PROBLEM TO SOLVE. Could you repeat all of the entries exactly, leaving out any pictures?

EXERCISE INPUT.

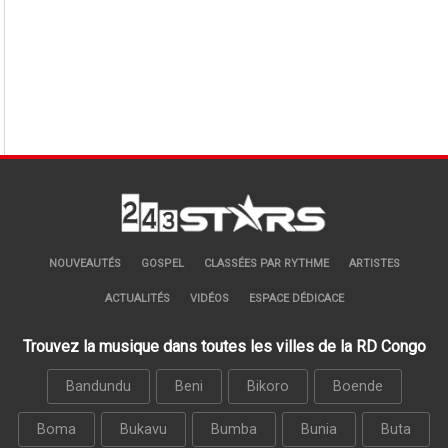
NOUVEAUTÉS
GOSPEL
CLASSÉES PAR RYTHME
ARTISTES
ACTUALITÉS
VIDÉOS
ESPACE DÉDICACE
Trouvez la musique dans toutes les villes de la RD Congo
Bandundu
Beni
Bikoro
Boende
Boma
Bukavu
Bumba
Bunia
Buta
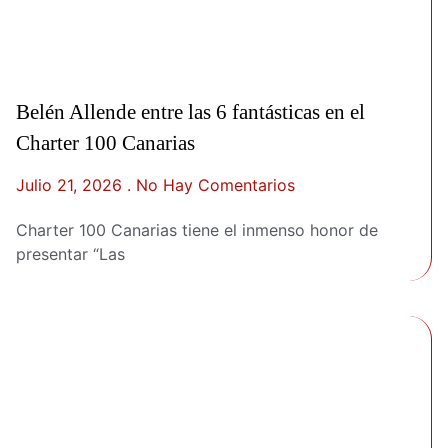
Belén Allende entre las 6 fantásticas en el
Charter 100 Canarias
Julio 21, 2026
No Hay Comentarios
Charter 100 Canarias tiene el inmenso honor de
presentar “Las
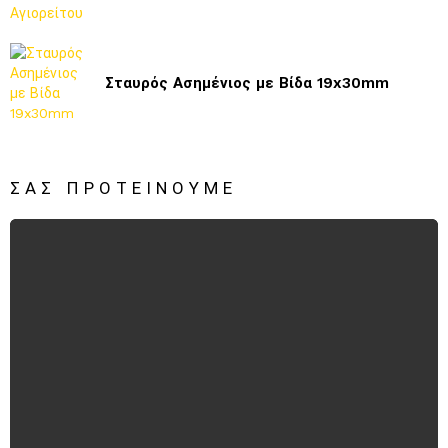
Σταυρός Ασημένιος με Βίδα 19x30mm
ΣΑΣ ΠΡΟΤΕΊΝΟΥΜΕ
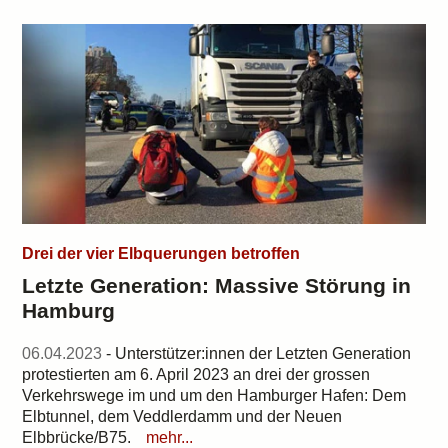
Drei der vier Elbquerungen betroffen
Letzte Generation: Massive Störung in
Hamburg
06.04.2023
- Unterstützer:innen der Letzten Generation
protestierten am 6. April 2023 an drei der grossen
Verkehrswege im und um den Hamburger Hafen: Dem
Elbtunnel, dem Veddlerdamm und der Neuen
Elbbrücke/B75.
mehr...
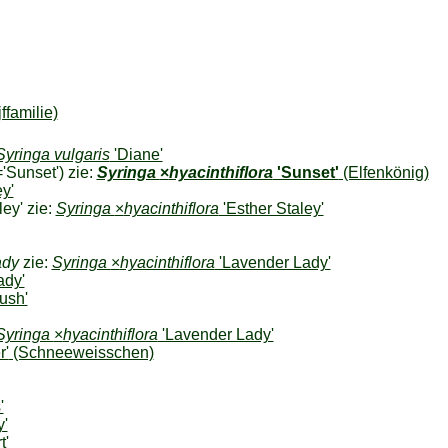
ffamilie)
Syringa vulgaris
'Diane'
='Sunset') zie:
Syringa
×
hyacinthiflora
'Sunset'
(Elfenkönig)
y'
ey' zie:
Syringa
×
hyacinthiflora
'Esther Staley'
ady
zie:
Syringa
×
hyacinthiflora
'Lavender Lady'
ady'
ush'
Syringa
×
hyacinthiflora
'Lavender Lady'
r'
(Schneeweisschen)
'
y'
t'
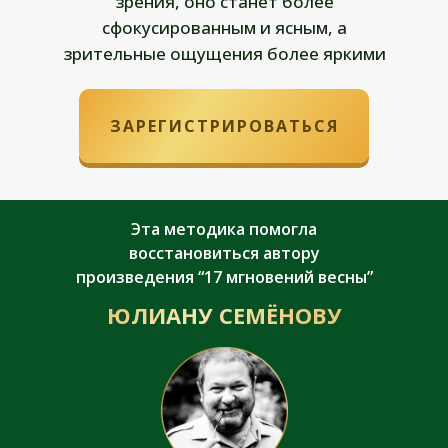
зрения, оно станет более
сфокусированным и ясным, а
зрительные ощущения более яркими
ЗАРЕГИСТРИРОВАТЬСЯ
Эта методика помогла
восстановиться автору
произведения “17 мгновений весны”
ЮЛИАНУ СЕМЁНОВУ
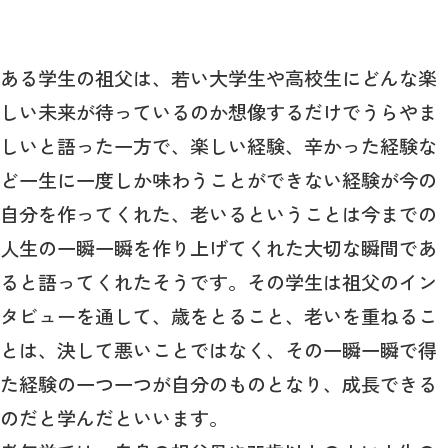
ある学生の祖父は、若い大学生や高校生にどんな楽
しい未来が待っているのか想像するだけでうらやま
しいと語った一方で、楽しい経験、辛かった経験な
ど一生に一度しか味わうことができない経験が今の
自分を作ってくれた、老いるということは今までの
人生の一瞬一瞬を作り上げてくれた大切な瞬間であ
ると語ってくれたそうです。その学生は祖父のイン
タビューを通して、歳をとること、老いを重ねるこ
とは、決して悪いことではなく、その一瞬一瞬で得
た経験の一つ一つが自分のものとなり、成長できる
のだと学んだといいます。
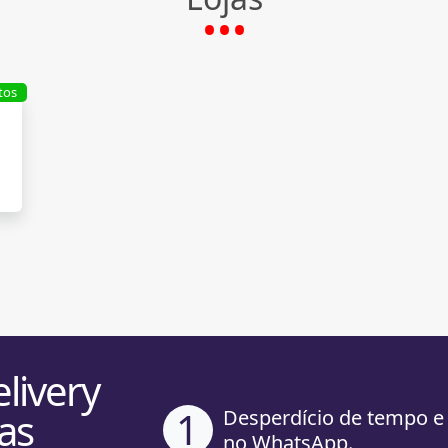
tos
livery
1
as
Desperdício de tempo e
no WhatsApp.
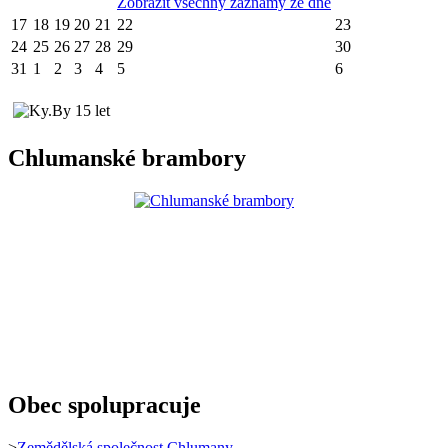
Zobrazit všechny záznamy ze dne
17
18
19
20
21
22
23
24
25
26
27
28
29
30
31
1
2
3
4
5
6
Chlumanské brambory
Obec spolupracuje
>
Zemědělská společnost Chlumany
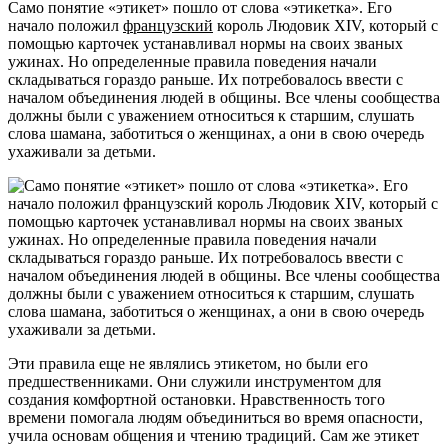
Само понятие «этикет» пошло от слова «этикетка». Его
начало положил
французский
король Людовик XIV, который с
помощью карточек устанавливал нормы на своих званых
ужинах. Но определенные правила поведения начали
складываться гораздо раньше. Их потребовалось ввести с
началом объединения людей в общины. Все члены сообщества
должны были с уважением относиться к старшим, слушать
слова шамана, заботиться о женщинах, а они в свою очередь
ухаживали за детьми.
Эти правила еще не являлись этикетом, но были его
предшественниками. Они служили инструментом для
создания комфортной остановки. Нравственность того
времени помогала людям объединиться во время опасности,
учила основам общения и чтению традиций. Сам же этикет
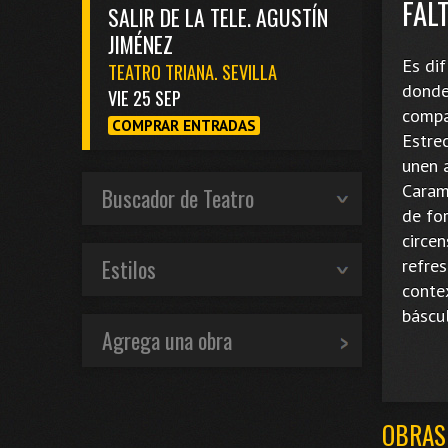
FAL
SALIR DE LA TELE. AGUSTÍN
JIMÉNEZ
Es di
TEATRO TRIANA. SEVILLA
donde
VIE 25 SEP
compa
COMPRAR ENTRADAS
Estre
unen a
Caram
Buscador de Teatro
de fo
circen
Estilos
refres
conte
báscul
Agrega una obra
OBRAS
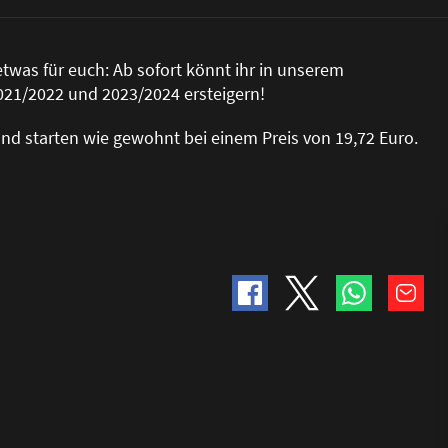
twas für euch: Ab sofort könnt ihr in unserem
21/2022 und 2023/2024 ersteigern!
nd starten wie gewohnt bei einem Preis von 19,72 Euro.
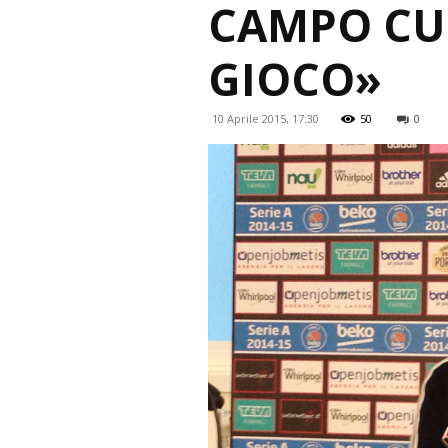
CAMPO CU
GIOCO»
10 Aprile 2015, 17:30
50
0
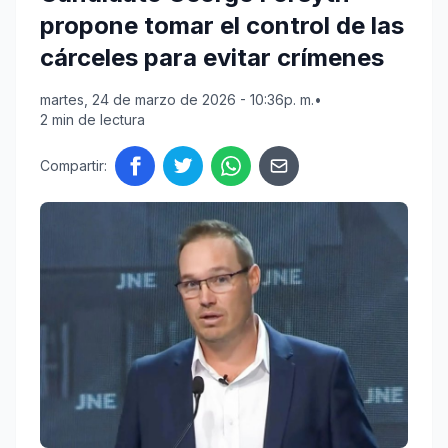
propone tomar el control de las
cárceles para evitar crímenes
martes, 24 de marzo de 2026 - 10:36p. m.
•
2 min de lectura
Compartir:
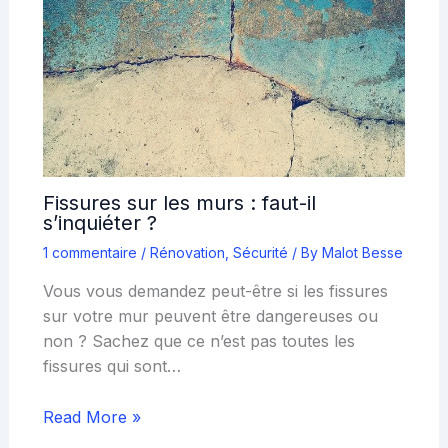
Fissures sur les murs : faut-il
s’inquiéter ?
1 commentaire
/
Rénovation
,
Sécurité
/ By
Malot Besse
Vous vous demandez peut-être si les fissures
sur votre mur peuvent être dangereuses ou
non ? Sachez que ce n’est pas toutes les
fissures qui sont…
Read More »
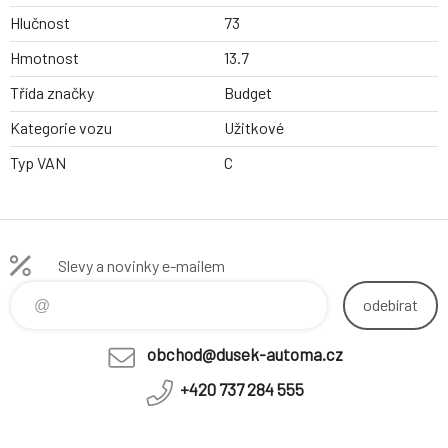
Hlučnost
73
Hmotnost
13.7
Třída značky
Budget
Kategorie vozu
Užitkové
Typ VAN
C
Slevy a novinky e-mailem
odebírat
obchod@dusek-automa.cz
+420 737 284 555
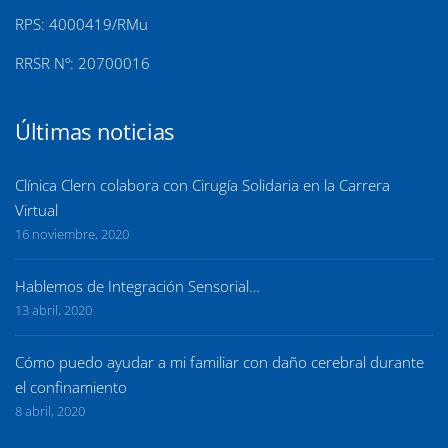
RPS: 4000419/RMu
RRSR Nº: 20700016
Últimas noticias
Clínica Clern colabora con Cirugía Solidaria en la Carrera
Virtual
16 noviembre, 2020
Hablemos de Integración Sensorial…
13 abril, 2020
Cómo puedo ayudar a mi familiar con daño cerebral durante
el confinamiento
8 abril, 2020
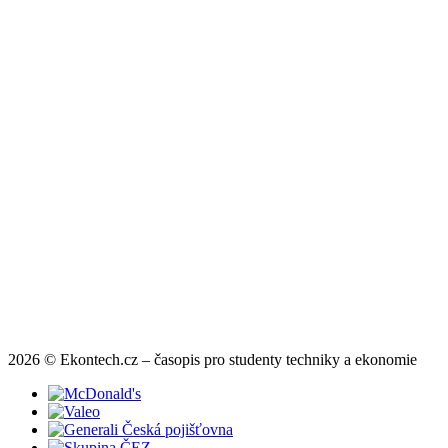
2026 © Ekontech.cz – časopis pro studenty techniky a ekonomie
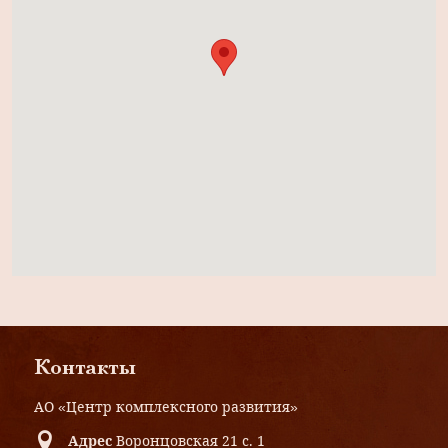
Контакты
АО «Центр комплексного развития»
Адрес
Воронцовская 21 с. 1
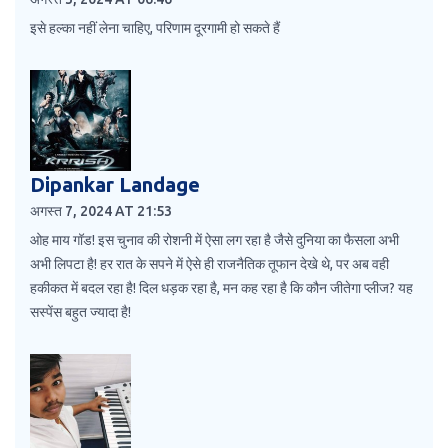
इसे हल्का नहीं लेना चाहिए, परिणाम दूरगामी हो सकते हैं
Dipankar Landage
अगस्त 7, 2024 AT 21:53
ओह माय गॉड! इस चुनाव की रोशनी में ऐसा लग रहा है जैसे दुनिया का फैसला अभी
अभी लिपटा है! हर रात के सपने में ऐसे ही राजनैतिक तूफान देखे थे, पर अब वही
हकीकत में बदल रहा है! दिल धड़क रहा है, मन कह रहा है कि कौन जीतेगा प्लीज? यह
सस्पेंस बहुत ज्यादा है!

TASK OUTPUT.
NOUVEAUTÉS
GOSPEL
CLASSÉES PAR RYTHME
ARTISTES
ACTUALITÉS
VIDÉOS
ESPACE DÉDICACE
Trouvez la musique dans toutes les villes de la RD Congo
Bandundu
Beni
Bikoro
Boende
Boma
Bukavu
Bumba
Bunia
Buta
Belén Allende entre las 6 fantásticas en el
Charter 100 Canarias
Julio 21, 2026
No Hay Comentarios
Charter 100 Canarias tiene el inmenso honor de
presentar “Las
Σταυρός Ασημένιος με Βίδα 19x30mm
ΣΑΣ ΠΡΟΤΕΊΝΟΥΜΕ
Drei der vier Elbquerungen betroffen
Letzte Generation: Massive Störung in
Hamburg
06.04.2023
- Unterstützer:innen der Letzten Generation
protestierten am 6. April 2023 an drei der grossen
Verkehrswege im und um den Hamburger Hafen: Dem
Elbtunnel, dem Veddlerdamm und der Neuen
Elbbrücke/B75.
mehr...
ffamilie)
Syringa vulgaris
'Diane'
='Sunset') zie:
Syringa
×
hyacinthiflora
'Sunset'
(Elfenkönig)
y'
ey' zie:
Syringa
×
hyacinthiflora
'Esther Staley'
ady
zie:
Syringa
×
hyacinthiflora
'Lavender Lady'
ady'
ush'
Syringa
×
hyacinthiflora
'Lavender Lady'
r'
(Schneeweisschen)
'
y'
t'
зрения, оно станет более
сфокусированным и ясным, а
зрительные ощущения более яркими
ЗАРЕГИСТРИРОВАТЬСЯ
Эта методика помогла
восстановиться автору
произведения “17 мгновений весны”
ЮЛИАНУ СЕМЁНОВУ
ある学生の祖父は、若い大学生や高校生にどんな楽
しい未来が待っているのか想像するだけでうらやま
しいと語った一方で、楽しい経験、辛かった経験な
ど一生に一度しか味わうことができない経験が今の
自分を作ってくれた、老いるということは今までの
人生の一瞬一瞬を作り上げてくれた大切な瞬間であ
ると語ってくれたそうです。その学生は祖父のイン
タビューを通して、歳をとること、老いを重ねるこ
とは、決して悪いことではなく、その一瞬一瞬で得
た経験の一つ一つが自分のものとなり、成長できる
のだと学んだといいます。
tos
livery
1
as
Desperdício de tempo e
no WhatsApp.
Zobrazit všechny záznamy ze dne
17
18
19
20
21
22
23
24
25
26
27
28
29
30
31
1
2
3
4
5
6
Chlumanské brambory
Obec spolupracuje
>
Zemědělská společnost Chlumany
Само понятие «этикет» пошло от слова «этикетка». Его
начало положил
французский
король Людовик XIV, который с
помощью карточек устанавливал нормы на своих званых
ужинах. Но определенные правила поведения начали
складываться гораздо раньше. Их потребовалось ввести с
началом объединения людей в общины. Все члены сообщества
должны были с уважением относиться к старшим, слушать
слова шамана, заботиться о женщинах, а они в свою очередь
ухаживали за детьми.
Эти правила еще не являлись этикетом, но были его
предшественниками. Они служили инструментом для
создания комфортной остановки. Нравственность того
времени помогала людям объединиться во время опасности,
учила основам общения и чтению традиций. Сам же этикет
FAL
SALIR DE LA TELE. AGUSTÍN
JIMÉNEZ
Es di
TEATRO TRIANA. SEVILLA
donde
VIE 25 SEP
compa
COMPRAR ENTRADAS
Estre
unen a
Caram
Buscador de Teatro
de fo
circen
Estilos
refres
conte
báscul
Agrega una obra
OBRAS
twas für euch: Ab sofort könnt ihr in unserem
21/2022 und 2023/2024 ersteigern!
nd starten wie gewohnt bei einem Preis von 19,72 Euro.
CAMPO CU
GIOCO»
10 Aprile 2015, 17:30
50
0
propone tomar el control de las
cárceles para evitar crímenes
martes, 24 de marzo de 2026 - 10:36p. m.
•
2 min de lectura
Compartir:
Fissures sur les murs : faut-il
s’inquiéter ?
1 commentaire
/
Rénovation
,
Sécurité
/ By
Malot Besse
Vous vous demandez peut-être si les fissures
sur votre mur peuvent être dangereuses ou
non ? Sachez que ce n’est pas toutes les
fissures qui sont…
Read More »
Hlučnost
73
Hmotnost
13.7
Třída značky
Budget
Kategorie vozu
Užitkové
Typ VAN
C
Slevy a novinky e-mailem
odebírat
obchod@dusek-automa.cz
+420 737 284 555
RPS: 4000419/RMu
RRSR Nº: 20700016
Últimas noticias
Clínica Clern colabora con Cirugía Solidaria en la Carrera
Virtual
16 noviembre, 2020
Hablemos de Integración Sensorial…
13 abril, 2020
Cómo puedo ayudar a mi familiar con daño cerebral durante
el confinamiento
8 abril, 2020
2026 © Ekontech.cz – časopis pro studenty techniky a ekonomie
Контакты
АО «Центр комплексного развития»
Адрес
Воронцовская 21 с. 1
इसे हल्का नहीं लेना चाहिए, परिणाम दूरगामी हो सकते हैं
Dipankar Landage
अगस्त 7, 2024 AT 21:53
ओह माय गॉड! इस चुनाव की रोशनी में ऐसा लग रहा है जैसे दुनिया का फैसला अभी
अभी लिपटा है! हर रात के सपने में ऐसे ही राजनैतिक तूफान देखे थे, पर अब वही
हकीकत में बदल रहा है! दिल धड़क रहा है, मन कह रहा है कि कौन जीतेगा प्लीज? यह
सस्पेंस बहुत ज्यादा है!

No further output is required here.